Chase will waive select fees for account holders in Connecticut, New Jersey and New York — the three Irene-affected states where it has branches — through Sept. 4. Until then, those customers won’t be held liable for using another bank’s ATM ($2), overdrawing their checking account ($34 per transaction, up to three per day), using overdraft protection ($12), or paying late on a credit card, business or consumer loan. (On a credit card, that saves up to $35.)
Wells Fargo will waive select fees for account holders in Connecticut, New Jersey and New York through Sept. 2. Consumers won’t pay for using another bank’s ATM ($3) or making an early withdrawal from a certificate of deposit (a minimum $25). A spokeswoman says customers with further hardship can call customer service for other assistance on a case-by-case basis.
HSBC says it is offering assistance on a case-by-case basis, which may include replacing debit or credit cards, sending replacement statements, waiving some account fees and offering free telephone payments (regularly $20). Account holders in affected areas should call the toll-free number on the back of their debit or credit card to request a waiver or other help.
A spokesman for SunTrust says the bank will offer extensions on loans for customers in Irene-affected areas, also on a case-by-case basis. Those borrowers should reach out to their local branch or call the bank’s toll-free number for aid.
Capital One says it will offer assistance on a case-by-case basis, which may include waiving fees, reducing credit card APRs and devising special repayment plans. Customers can reach out to their local branch, call the bank’s toll-free number or send a request online, a spokesman said.

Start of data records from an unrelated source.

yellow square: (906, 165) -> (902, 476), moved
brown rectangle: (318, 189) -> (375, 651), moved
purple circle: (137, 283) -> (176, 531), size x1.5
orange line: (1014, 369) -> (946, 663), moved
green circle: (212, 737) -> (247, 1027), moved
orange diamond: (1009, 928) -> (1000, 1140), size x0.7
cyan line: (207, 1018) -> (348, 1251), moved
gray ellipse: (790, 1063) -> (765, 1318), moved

A Citibank spokesman says in emergency situations such as this, it waives fees and provide access to cash for account holders in affected areas. Call customer service to request assistance.
Bank of America says it will offer a number of “hardship” programs to help customers in Irene affected areas. “Typically, we waive the fees,” says a spokesman. Call customer service to request assistance.
Spokesmen for the banks said the decision was made to help consumers in areas where flooding and power outages may limit consumers’ ability to reach a branch or access their account online, or prevent the bank branch from reopening. “We know this is very stressful for our consumers and we want to put in as much extra effort as possible to help them,” says a Chase spokesman. Currently, 90% of the 1,015 New York-area Chase branches are already open, and most ATMs are working. An HSBC spokesman says just 15 of its East Coast branch locations remain closed due to storm damage. Bank of America expects minimal disruptions to its operations Monday, a spokesman says, and is deploying mobile ATM and banking centers to help customers in areas with widespread power outages where branches cannot reopen.
Update, 12:25 p.m.: This story has been updated to include a comment from Capital One.
Update, 12:40 p.m.: This story has been updated to include a comment from Citibank.
Update, 12:55 p.m.: This story has been updated to include a comment from Bank of America.
Update, 2 p.m.: This story has been updated to include a comment from Wells Fargo.